El culpable se había entregado voluntariamente bañado en la sangre de su padre y declaró con lujo de detalles que era lo que había hecho, pidiendo perdón, a veces, entre lágrimas. Firmó su declaración y se le pidió a un profesional por un análisis psicológico. La defensa quería alegar alguna demencia pero el resultado afirmó que el acusado no sentía ningún arrebato de ninguna índole y salvando por una clara ira por la víctima, expresada sistemáticamente en la escena del crimen con el aumento de la violencia infligida, había demostrado estar en un estado de salud mental estable.

Las redes sociales y la opinión pública explotaron al recordar el caso de este muchacho cuya vida había sido marcada por aquel padre. Algunos defendían el accionar del chico, otros afirmaban que una persona que podía hacerle eso a su propio padre no debería estar suelto.
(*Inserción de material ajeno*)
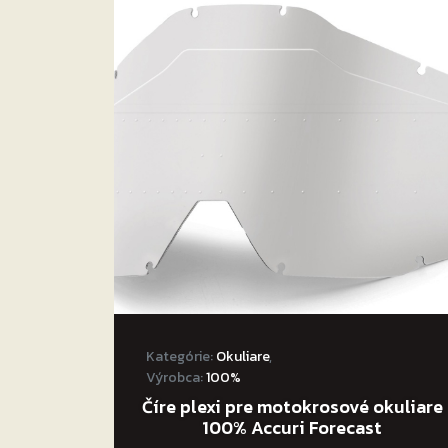
Kategórie:
Okuliare
,
Výrobca:
100%
Číre plexi pre motokrosové okuliare
100% Accuri Forecast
El juicio tardó unos años en dar un veredicto, pero el resultado lo metió en la cárcel de por vida. Y ahí en su celda se encontraba ahora, recién ingresado. Lo habían considerado un criminal de máxima seguridad y no compartía celda con nadie. Solo le habían dejado tener un libro con él. Lo tenía a su costado en la cama. Tomó los lentes de marco grueso, se los puso lentamente y agarró el libro. Sonrió. Nunca ningún otro libro lo había entretenido tanto como El extraño caso del doctor Jekyll y el señor Hyde.